*What you need to do*
In your reply, repeat the full listing exactly and leave each picture out.

*Data for this exercise*
----
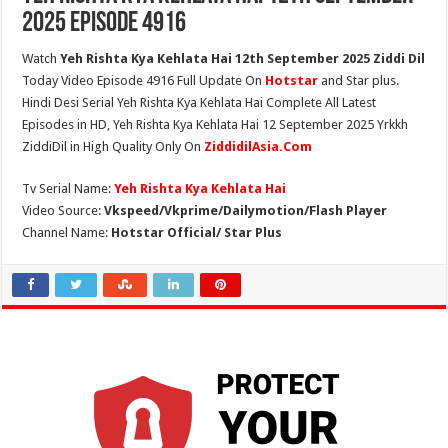
2025 Episode 4916
Watch
Yeh Rishta Kya Kehlata Hai 12th September 2025 Ziddi Dil
Today Video Episode 4916 Full Update On
Hotstar
and Star plus.
Hindi Desi Serial Yeh Rishta Kya Kehlata Hai Complete All Latest
Episodes in HD, Yeh Rishta Kya Kehlata Hai 12 September 2025 Yrkkh
ZiddiDil in High Quality Only On
ZiddidilAsia.Com
Tv Serial Name:
Yeh Rishta Kya Kehlata Hai
Video Source:
Vkspeed/Vkprime/Dailymotion/Flash Player
Channel Name:
Hotstar Official/ Star Plus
----
*Response below*
2025 Episode 4916
Watch
Yeh Rishta Kya Kehlata Hai 12th September 2025 Ziddi Dil
Today Video Episode 4916 Full Update On
Hotstar
and Star plus.
Hindi Desi Serial Yeh Rishta Kya Kehlata Hai Complete All Latest
Episodes in HD, Yeh Rishta Kya Kehlata Hai 12 September 2025 Yrkkh
ZiddiDil in High Quality Only On
ZiddidilAsia.Com
Tv Serial Name:
Yeh Rishta Kya Kehlata Hai
Video Source:
Vkspeed/Vkprime/Dailymotion/Flash Player
Channel Name:
Hotstar Official/ Star Plus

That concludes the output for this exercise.